Transcribed page contents
● ● ● ●
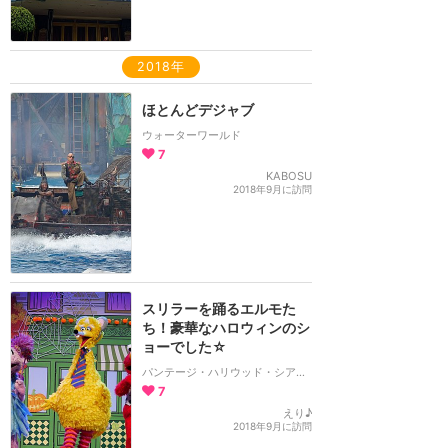
2018年
ほとんどデジャブ
ウォーターワールド
7
KABOSU
2018年9月に訪問
スリラーを踊るエルモた
ち！豪華なハロウィンのシ
ョーでした☆
パンテージ・ハリウッド・シアター
7
えり♪
2018年9月に訪問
● ● ● ●
§ Brief: Please transcribe every record above exactly as written, leaving out the pictures.

§ Exercise result:
2018年
ほとんどデジャブ
ウォーターワールド
7
KABOSU
2018年9月に訪問
スリラーを踊るエルモた
ち！豪華なハロウィンのシ
ョーでした☆
パンテージ・ハリウッド・シアター
7
えり♪
2018年9月に訪問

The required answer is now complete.